Belakangan ada yang iri dengan Qiao dan memfitnahnya sebagai keturunan Khitan sekaligus orang yang bertanggung jawab atas kematian salah satu pemimpin geng pengemis. Qiao yang memang ragu dengan asal-usulnya itu memilih mundur dari kepemimpinan, tetapi dia membantah telah membunuh temannya sendiri. Untuk itu, dia berjanji akan membuktikan omongannya.
Dari sana drama dimulai. Upaya pengungkapan fitnah tersebut tidak semudah yang Qiao bayangkan. Apalagi, kedua orangtua angkatnya yang dia anggap bakal memberi pangkal jawaban, dia temukan tewas. Fitnah yang berbuah keterasingan dan ancaman pembunuhan mewarnai film ini. Di tengah-tengahnya, terselip kisah asmara antara Qiao dan Azhu (Chen Yuqi) yang bisa menjadi semacam jeda.
Dari sisi koreografi, film ini cukup menjanjikan. Adegan silat berikut efek-efek khususnya mampu menjadi pengobat bagi pencinta film laga. Film produksi Wishart ini mulai tayang di Indonesia pada 18 Januari 2023 menyambut Imlek.
Dari total 130 menit durasi film, sebagian besar berisi silat dengan koreografi yang memukau.
Baca juga: "Plan 75" Program Kematian untuk Manula
Anakronisme
Sepanjang film Sakra, setidaknya ada tiga adegan yang menggunakan lateks sebagai bahan wajah palsu untuk menyamar. Pertama ketika Azhu menyusup ke biara shaolin untuk mencuri naskah penting. Kedua, ketika Azhu menyamar untuk mencari informasi terkait fitnah yang merundung Qiao Feng. Ketiga, ketika Azhu menyamar sebagai ayahnya. Penyamaran itu begitu sempurna karena presisi dan identik dengan wajah aslinya.
Jika kita pernah menonton seri film Mission Impossible atau James Bond, lateks yang sama atau mirip kerap digunakan untuk menyamar demi mendapatkan informasi rahasia. Dalam dua seri film terakhir, hal itu wajar saja karena menggunakan setting abad ke-21 ketika teknologi demikian canggih.
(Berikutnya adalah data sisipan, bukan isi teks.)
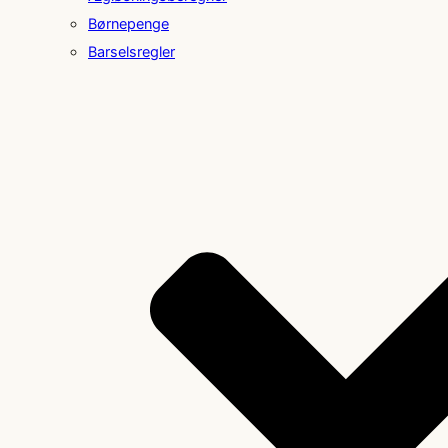
Børnepenge
Barselsregler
Bahkan, dalam Mission Impossible, wajah palsu tersebut dicetak menggunakan tiga dimensi sehingga presisi dan identik dengan wajah asli.
Yang menjadi masalah adalah ketika hal serupa dilakukan di zaman Dinasti Song yang Berjaya antara tahun 960 hingga 1279 Masehi. Bahkan pada masa itu lateks belum ditemukan. Lateks digunakan untuk industri pada tahun 1850-an. Lalu, sekitar 80 tahun kemudian baru digunakan pada industri film Hollywood untuk membuat wajah palsu dan membuat efek khusus.
Pada masa Dinasti Song memang banyak temuan penting bagi peradaban manusia. Temuan tersebut, antara lain, teknologi pembuatan kertas, teknologi pembuatan porselen, alat-alat pertanian, teknologi navigasi, serta ilmu pengetahuan dan filsafat. Namun, memasukkan lateks dalam film berlatar sejarah Dinasti Song termasuk kecerobohan dan dengan demikian menjadi anakronistis.
Meski demikian, layak diapresiasi ketekunan Donnie menjadikan geng pengemis sebagai bagian penting dalam cerita. Dalam kenyataannya, geng pengemis ini memang ada di zaman Dinasti Song. Mereka adalah kelompok yang memiliki kemampuan bela diri dan turut menjaga stabilitas kerajaan. Mereka bertugas menjaga jalan atau mengawal kerajaan.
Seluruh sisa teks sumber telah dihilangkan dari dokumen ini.